I’m not sure about you – but my Whatsapp messages go through fairly instantly.
I mean, if my communication were any more instant, they would break the space-time continuum and slip an instant into the future. With a Facebook status, I can communicate the exact same thought to hundreds of the globally-dispersed simultaneously. And with Twitter, I know what’s happening in the news long before a newspaper puts those stories into print.
But somehow, amidst all the blitzing haze of Real Time, bank transfers take 2 to 3 working days.
But why though? And then there are those times when you call your bank, and they can’t tell you where the transfer is, or what happened to it, and that speeding it along is no longer possible. And no sir, unfortunately, you’ll just have to wait.
But I can live-stream DSTV’s Box Office on my iPhone. And get an instant Tax Assessment online from a government body.
How Did This Happen?
Here’s a Planet Money podcast that’s 100% worth listening to: Episode 489 The Invisible Plumbing Of Our Economy.
If you’d asked me about slow bank transfers a few years ago, my answers would have been something like: “maybe they’re trying to prevent fraud” and/or “maybe there’s an internal control mechanism that stops people from sending money to the wrong people?”
Both of those are nonsensical.
First off, fraud is covered by insurance.
And as for the internal control story – I think that’s my version of the financial tooth fairy. There are no teams of lemmings sitting in hidden offices poring over lists of daily transactions to check that they’re, well, um, what you meant to send? Uh no.
Cheque Out The Backstory
To explain why bank transfers take so long, we need to step back half a century to a time when your options for settling a bill were limited to the following three:
As favoured by the mafia.
Which I’ll get back to in a moment.
3. Wire Transfer
The instant and expensive way of doing things.
In the modern world, you’ll find that not much has changed. You can still pay by cash (although this now includes paying by debit card). You can still pay by wire transfer (although this now goes by the fancier name of RTGS*). And if you want, you can still pay by cheque, although these are now electronic and are called Electronic Fund Transfers** (EFTs). And, sometimes, BACS transfers***.
*Real Time Gross Settlement
**although RTGSs are also a type of EFT – so there is some terminology confusion.
***Bankers’ Automated Clearing Services.
And I think you’d be surprised at how much of the current delay is actually rooted in the transition from physical cheques to electronic cheques (or EFTs).
Which brings me to…
A Not-So-Short History of the Processing of a Physical Cheque
Let’s say that you’re a 1950s housewife who’s just received her new chequebook from her husband.
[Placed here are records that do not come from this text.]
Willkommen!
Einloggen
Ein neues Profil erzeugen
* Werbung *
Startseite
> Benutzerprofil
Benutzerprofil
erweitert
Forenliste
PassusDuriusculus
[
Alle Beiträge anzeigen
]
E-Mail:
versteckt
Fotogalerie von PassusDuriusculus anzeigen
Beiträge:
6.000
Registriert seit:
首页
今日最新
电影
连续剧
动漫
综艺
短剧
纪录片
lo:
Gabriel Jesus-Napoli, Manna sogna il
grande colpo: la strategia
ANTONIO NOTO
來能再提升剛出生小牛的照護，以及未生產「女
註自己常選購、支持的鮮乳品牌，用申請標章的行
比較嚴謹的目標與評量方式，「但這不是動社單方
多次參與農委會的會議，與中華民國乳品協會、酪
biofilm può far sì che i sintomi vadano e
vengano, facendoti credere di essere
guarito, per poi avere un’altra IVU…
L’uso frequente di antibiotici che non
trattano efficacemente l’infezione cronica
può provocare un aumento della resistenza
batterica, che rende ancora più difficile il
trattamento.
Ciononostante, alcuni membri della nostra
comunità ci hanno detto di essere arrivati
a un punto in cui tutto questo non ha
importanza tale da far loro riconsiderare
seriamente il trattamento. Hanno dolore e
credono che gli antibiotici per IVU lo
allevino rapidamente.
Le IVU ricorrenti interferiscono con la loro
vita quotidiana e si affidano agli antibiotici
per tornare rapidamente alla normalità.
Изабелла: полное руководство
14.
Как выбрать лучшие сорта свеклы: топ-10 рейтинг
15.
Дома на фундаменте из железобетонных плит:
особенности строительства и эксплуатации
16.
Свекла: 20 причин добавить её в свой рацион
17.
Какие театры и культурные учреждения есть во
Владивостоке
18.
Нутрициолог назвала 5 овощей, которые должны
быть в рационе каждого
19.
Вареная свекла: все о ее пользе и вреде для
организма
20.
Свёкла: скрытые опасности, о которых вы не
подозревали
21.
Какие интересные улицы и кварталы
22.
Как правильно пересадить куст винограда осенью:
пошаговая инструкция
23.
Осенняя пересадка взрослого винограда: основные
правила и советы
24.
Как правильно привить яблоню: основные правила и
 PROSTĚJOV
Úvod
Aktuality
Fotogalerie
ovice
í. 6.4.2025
You sit down at your writing desk at 10:15 sharp for a ten-minute session of bill-paying. With flawless penmanship, you fill in the payee, amount, and double-cross off the corner as non-transferrable. You sign with flourish, slide the cheque into a crisp white envelope that you’ve already addressed, and seal it with a flick of pink tongue.
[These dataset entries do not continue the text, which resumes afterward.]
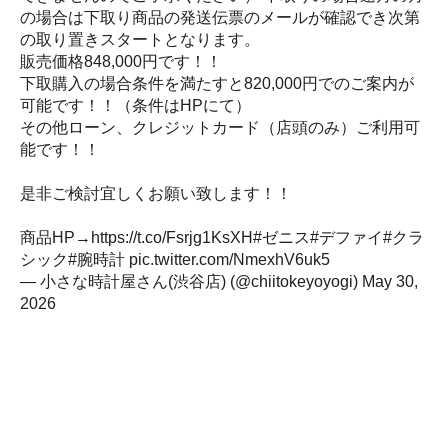
の場合は下取り商品の発送伝票のメールが確認でき次第
の取り置きスタートとなります。
販売価格848,000円です！！
下取購入の場合条件を満たすと820,000円でのご案内が
可能です！！（条件はHPにて）
その他ローン、クレジットカード（店頭のみ）ご利用可
能です！！
是非ご検討宜しくお願い致します！！
商品HP→
https://t.co/Fsrjg1KsXH
#ゼニス
#デファイ
#クラ
シック
#腕時計
pic.twitter.com/NmexhV6uk5
— 小さな時計屋さん(渋谷店) (@chiitokeyoyogi)
May 30,
2026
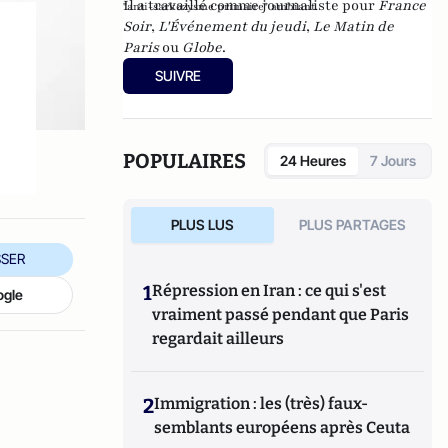
Il a travaillé comme journaliste pour
France
"anti-sarkozysme primaire" ambiant.
Soir
,
L'Événement du jeudi
,
Le Matin de
Paris
ou
Globe
.
SUIVRE
POPULAIRES
24 Heures
7 Jours
PLUS LUS
PLUS PARTAGES
SER
1
Répression en Iran : ce qui s'est
ogle
vraiment passé pendant que Paris
regardait ailleurs
2
Immigration : les (très) faux-
semblants européens après Ceuta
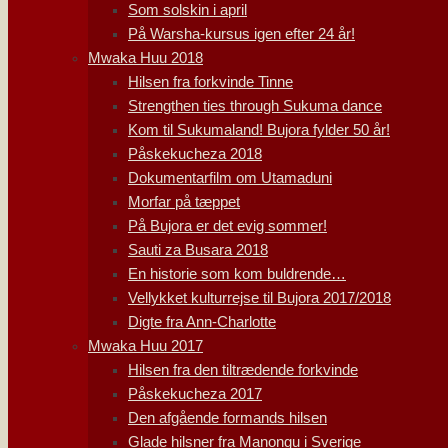
Som solskin i april
På Warsha-kursus igen efter 24 år!
Mwaka Huu 2018
Hilsen fra forkvinde Tinne
Strengthen ties through Sukuma dance
Kom til Sukumaland! Bujora fylder 50 år!
Påskekucheza 2018
Dokumentarfilm om Utamaduni
Morfar på tæppet
På Bujora er det evig sommer!
Sauti za Busara 2018
En historie som kom buldrende…
Vellykket kulturrejse til Bujora 2017/2018
Digte fra Ann-Charlotte
Mwaka Huu 2017
Hilsen fra den tiltrædende forkvinde
Påskekucheza 2017
Den afgående formands hilsen
Glade hilsner fra Manongu i Sverige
You snap your fingers at the messenger boy, who quickly runs it down to the post office to make the 10:55 delivery with time to spare.
Later that day, your cheque arrives at the Water Board, where the clerk stamps it, makes an annotation in his ledger, and then snaps his fingers at another messenger boy, who takes the cheque and deposits it at the Water Board’s bank (let’s call it First National Bank).
What happens next:
- The FNB clerk places the cheque in the box of unprocessed cheques.
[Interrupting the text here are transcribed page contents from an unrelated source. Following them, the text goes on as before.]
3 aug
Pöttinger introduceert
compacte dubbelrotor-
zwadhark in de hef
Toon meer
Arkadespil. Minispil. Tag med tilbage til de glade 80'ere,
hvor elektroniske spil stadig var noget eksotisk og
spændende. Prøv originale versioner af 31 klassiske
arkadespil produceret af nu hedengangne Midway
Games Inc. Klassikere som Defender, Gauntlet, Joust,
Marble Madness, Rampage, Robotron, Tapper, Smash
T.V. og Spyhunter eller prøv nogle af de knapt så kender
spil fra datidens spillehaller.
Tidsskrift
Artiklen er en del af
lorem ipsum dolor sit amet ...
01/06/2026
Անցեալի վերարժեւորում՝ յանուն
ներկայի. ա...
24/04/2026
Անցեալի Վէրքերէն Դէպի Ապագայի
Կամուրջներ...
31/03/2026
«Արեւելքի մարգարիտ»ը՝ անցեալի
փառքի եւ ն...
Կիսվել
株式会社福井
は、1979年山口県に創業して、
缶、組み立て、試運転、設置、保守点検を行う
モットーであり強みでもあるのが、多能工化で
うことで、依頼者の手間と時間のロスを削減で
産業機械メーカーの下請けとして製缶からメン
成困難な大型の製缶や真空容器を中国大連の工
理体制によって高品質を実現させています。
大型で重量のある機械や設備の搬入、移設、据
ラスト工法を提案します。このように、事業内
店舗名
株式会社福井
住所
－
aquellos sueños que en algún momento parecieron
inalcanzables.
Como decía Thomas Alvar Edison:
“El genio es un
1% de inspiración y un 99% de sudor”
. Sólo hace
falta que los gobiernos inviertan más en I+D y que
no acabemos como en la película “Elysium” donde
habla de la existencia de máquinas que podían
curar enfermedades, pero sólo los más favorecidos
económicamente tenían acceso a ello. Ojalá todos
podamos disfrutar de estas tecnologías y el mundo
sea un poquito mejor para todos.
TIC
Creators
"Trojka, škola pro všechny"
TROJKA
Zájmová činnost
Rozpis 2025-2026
- At the end of the day, all the cheques received by FNB that day (including yours) get bagged and taken by truck to a central Clearing House, where the trucks of all the other banks are waiting.
- The Clearing House staff sort and redistribute the cheques to the banks that are making payment. They give yours to the bank that holds your account (say, Standard Bank).
- A tally is kept of all money that needs to change hands, and the banks then settle the net amounts with each other in cash.
- Your cheque is then returned to Standard Bank, where a processing clerk stamps it as “paid” and sends it back to you in a brown envelope.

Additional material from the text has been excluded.